本
本を読むのが好きだ。
幼稚園の頃は毎晩のように母が絵本の読み聞かせをしてくれたのを覚えている。
妹と一緒に母をはさんで布団にもぐりこむ。
それぞれお気に入りの本は違ったが、どんな本でも楽しめるので、読んでもらう本のことで喧嘩することはなかったと思う。
たま〜に父が読んでくれることもあったが、驚くほどの棒読み具合が面白くて本の内容より父の読み方にケラケラ笑っていた。
幼稚園でも読み聞かせや紙芝居の時間があり、お友達とおしゃべりすることもなく物語に没頭する子どもだった。
絵本よりも図鑑など、写真やイラストがメインの本のほうが好きだという子もいるが、私はむしろ文字のない本にはあまり興味をそそられなかった。
文字のないというよりも、物語のない本と言うべきか。
どうやら私は物語が好きらしいと気がついたのは、高校生になってからだった。
アニメや漫画、ストーリー性のあるゲームも好きだけど、1番その世界観に没頭できるのは、やっぱり本だった。
そもそも小学生の頃は漫画やゲームをほとんど禁止されており、アニメを見るか本を読むかのどちらかだった。

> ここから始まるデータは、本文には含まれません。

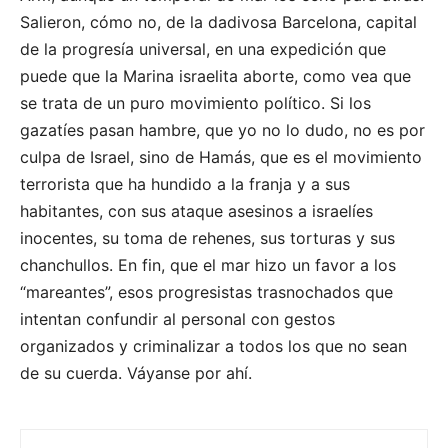
Salieron, cómo no, de la dadivosa Barcelona, capital
de la progresía universal, en una expedición que
puede que la Marina israelita aborte, como vea que
se trata de un puro movimiento político. Si los
gazatíes pasan hambre, que yo no lo dudo, no es por
culpa de Israel, sino de Hamás, que es el movimiento
terrorista que ha hundido a la franja y a sus
habitantes, con sus ataque asesinos a israelíes
inocentes, su toma de rehenes, sus torturas y sus
chanchullos. En fin, que el mar hizo un favor a los
“mareantes”, esos progresistas trasnochados que
intentan confundir al personal con gestos
organizados y criminalizar a todos los que no sean
de su cuerda. Váyanse por ahí.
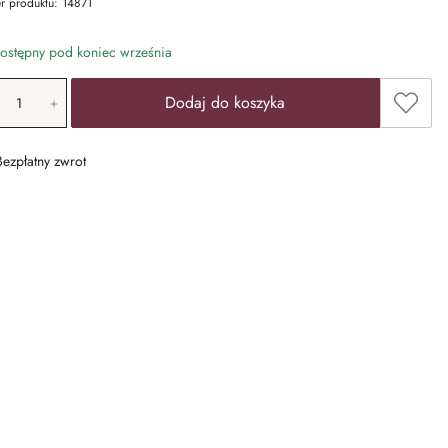
r produktu:
14871
stępny pod koniec września
ość produktu: Wprowadź żądaną wartość lub u
Dodaj 
Dodaj do koszyka
Bezpłatny zwrot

漫画やゲームがもっと欲しいとねだったこともあった気もするが、買い与えない母の判断は正しかった。けっきょくいつも最後は本に夢中になって、漫画もゲームもたまに楽しむだけになる。
物語の中でもファンタジー小説が1番好きだ。
知らない世界に行くとわくわくする。
本を読んでいると、その世界の音や匂いを感じることがある。
風の匂いや水の手触り、森の草木がさざめく音。食べたことのない果実の味や食感。
知らないはずなのに、かなりリアルに感じられる。
ただの想像、空想に過ぎないことはわかっている。
自分の経験から似たような体験を思い出し、そこから「こんな感じかな」と想像しているだけなのだろう。

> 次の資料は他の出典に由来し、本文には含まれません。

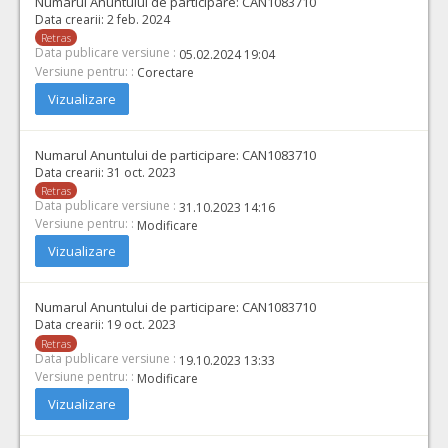
Numarul Anuntului de participare:
CAN1083710
Data crearii:
2 feb. 2024
Retras
Data publicare versiune :
05.02.2024 19:04
Versiune pentru: :
Corectare
Vizualizare
Numarul Anuntului de participare:
CAN1083710
Data crearii:
31 oct. 2023
Retras
Data publicare versiune :
31.10.2023 14:16
Versiune pentru: :
Modificare
Vizualizare
Numarul Anuntului de participare:
CAN1083710
Data crearii:
19 oct. 2023
Retras
Data publicare versiune :
19.10.2023 13:33
Versiune pentru: :
Modificare
Vizualizare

しかし、本を読めば読むほど、実際には体験していないのにその想像、空想の幅が広がる。
いろんな本を読んでからもう一度その本を読み返すと、最初に読んだ時よりもさらにリアルにその世界を私の中に再現できる。
「そんなに文字だらけの本、何が楽しいの?」とよく同級生に聞かれた。
彼らにとっては文字はただの文字でしかなかったのだろう。
漫画ばかり読むんじゃない! と叱られた、なんて愚痴る彼らを傍目に、私はにんまりと本を読んでいた。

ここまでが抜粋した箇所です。